Welcome to the mediacloud_backend
repository! In this short README you'll
find information about the project, how to install and run it.
This project aims to download as many feeds (RSS or Atom) as possible. This is the "backend" of mediacloud project since the goal here is to discover and download the feeds (and not to create a visualization or analyses with the data retrieved).
The backend project is divided into 3 simple steps:
- Step 1: Discover Web pages that contain feed URLs (by now we use Google search);
- Step 2: Access each of the URLs retrieved above and search for feed URLs
(like ending with
.rss
,.atom
etc.); - Step 3: Given the list of feed URLs generated by the step above, download all feeds.
You can install everything in your system or create a
Docker image using the provided Dockerfile
- jump to
"Using Docker" if you prefer to install everything in a container instead of in
your system.
We need to install some libraries, compiler and services. To do it on Debian-based systems (such as Ubuntu), run as root:
apt-get install python-dev build-essential libxml2-dev libxslt1-dev zlib1g-dev libssl-dev
We also need to download and compile httrack, as we use it to crawl the Web pages. To install it, run as root:
wget http://download.httrack.com/cserv.php3?File=httrack.tar.gz -O httrack.tar.gz
tar xfz httrack.tar.gz
cd httrack-*
./configure
make
make install
ln -s /usr/local/lib/libhttrack.* /usr/lib/
cd ..
rm -rf httrack*
We also use MongoDB database (to store our data), so you need to install and run it. On Debian/Ubuntu GNU/Linux systems, execute as root:
apt-get install mongodb
To verify if the installation succeeded and if it's running, execute:
mongo
NOTE: In the first time that you run MongoDB server (it runs automatically when you install it) it can take a while to preallocate database files, so wait for 1 or 2 minutes if the execution of
mongo
is returning an error such as "couldn't connect to server 127.0.0.1:27017".

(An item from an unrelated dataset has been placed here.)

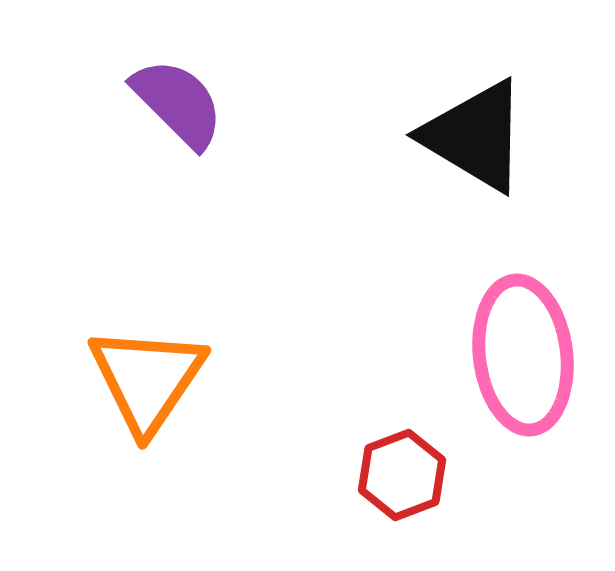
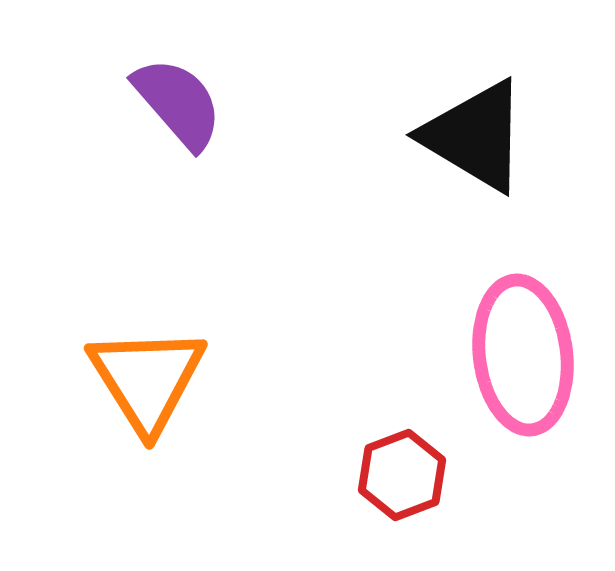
purple semicircle: rotated 4 degrees clockwise
orange triangle: rotated 6 degrees counterclockwise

If everything went fine, you'll have a MongoDB client shell connected to your
local MongoDB server (if not, an error will be displayed). To exit the shell,
just type Ctrl+c
.
If you don't have virtualenv and virtualenvwrapper installed in your system, do it before running the commands above. If you're on a Debian or Ubuntu GNU/Linux system, just execute as root:
apt-get install python-pip
pip install virtualenv virtualenvwrapper
And then add to the end of your ~/.bashrc
file:
export WORKON_HOME=$HOME/.virtualenvs
source /usr/local/bin/virtualenvwrapper.sh
You need to reload your shell to the modifications take action or execute
source ~/.bashrc
just after adding these lines to the file.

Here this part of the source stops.